Having a horse first past the post is not the ultimate goal of most racehorse owners. Many more are interested in the social cachet the sport of kings bestows, according to researchers at London Metropolitan University.
Jeremy Baker, senior lecturer in marketing at the institution led a team of researchers investigating why people become racehorse owners. They then developed marketing courses for racehorse trainers to help them sell their services more effectively.
The team held focus groups and interviews with owners and trainers at horse-racing centres Lambourn and Newmarket, asking why owners bought horses, what they wanted from trainers and what was rewarding about being an owner.
The researchers found that what trainers should not be trying to sell is winning. "The trainers get very despondent," said Mr Baker. "But there are other things for trainers to sell besides winning. The owner is buying a piece of nature, the countryside and a day out at a special event. Owning a racehorse is viewed as a step up in the British system, like becoming the director of a football club," said Mr Baker. Keeping a horse, he was told, cost "the same as keeping a boy at Eton for a year".
Trainers were told that there were three types of owner besides the racing professional. The first, the socialiser, wants to invite friends to the track to see the horse racing and might enjoy Sunday brunch at the stables.
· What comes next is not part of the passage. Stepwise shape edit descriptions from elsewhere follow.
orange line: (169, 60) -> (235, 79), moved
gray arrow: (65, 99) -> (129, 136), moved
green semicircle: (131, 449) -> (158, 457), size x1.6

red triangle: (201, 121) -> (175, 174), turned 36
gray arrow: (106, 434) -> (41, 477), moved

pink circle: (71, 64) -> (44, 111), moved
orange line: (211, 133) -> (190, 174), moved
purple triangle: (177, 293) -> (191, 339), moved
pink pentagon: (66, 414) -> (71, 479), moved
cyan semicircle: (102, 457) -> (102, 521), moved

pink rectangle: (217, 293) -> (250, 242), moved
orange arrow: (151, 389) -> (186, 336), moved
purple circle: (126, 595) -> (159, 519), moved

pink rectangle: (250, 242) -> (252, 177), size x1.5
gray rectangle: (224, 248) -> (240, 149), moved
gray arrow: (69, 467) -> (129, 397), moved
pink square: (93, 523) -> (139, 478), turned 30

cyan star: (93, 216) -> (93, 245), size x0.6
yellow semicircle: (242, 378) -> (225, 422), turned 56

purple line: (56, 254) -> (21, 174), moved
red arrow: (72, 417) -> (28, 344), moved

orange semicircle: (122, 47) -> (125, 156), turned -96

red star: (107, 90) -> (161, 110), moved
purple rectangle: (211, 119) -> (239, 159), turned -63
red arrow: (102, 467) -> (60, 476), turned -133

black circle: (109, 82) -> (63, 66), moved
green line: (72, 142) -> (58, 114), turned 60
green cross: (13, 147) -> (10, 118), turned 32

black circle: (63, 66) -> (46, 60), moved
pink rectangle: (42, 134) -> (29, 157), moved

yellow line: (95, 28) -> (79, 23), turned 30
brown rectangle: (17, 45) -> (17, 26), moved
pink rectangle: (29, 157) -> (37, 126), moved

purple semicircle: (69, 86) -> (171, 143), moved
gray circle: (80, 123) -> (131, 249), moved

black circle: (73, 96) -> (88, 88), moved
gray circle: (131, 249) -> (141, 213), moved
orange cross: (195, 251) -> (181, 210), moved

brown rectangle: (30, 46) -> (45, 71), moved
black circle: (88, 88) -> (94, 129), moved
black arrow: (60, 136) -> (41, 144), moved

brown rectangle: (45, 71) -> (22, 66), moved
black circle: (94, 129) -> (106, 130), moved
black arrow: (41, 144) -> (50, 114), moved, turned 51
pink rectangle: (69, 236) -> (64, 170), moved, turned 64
The second, the horse lover, sees the horse as a pet. Such owners might want to get up at dawn, for "first lot" out on the gallops.
The third type, the corporate owner, wants to entertain clients. This type is keen to offer an impressive venue for businessmen.
The research was funded by the soon-to-be-abolished Horserace Betting Levy Board, a government body set up in 1963 to collect money from bookmakers and the Tote to encourage the improvement of horseracing, breeding research and veterinary research and education.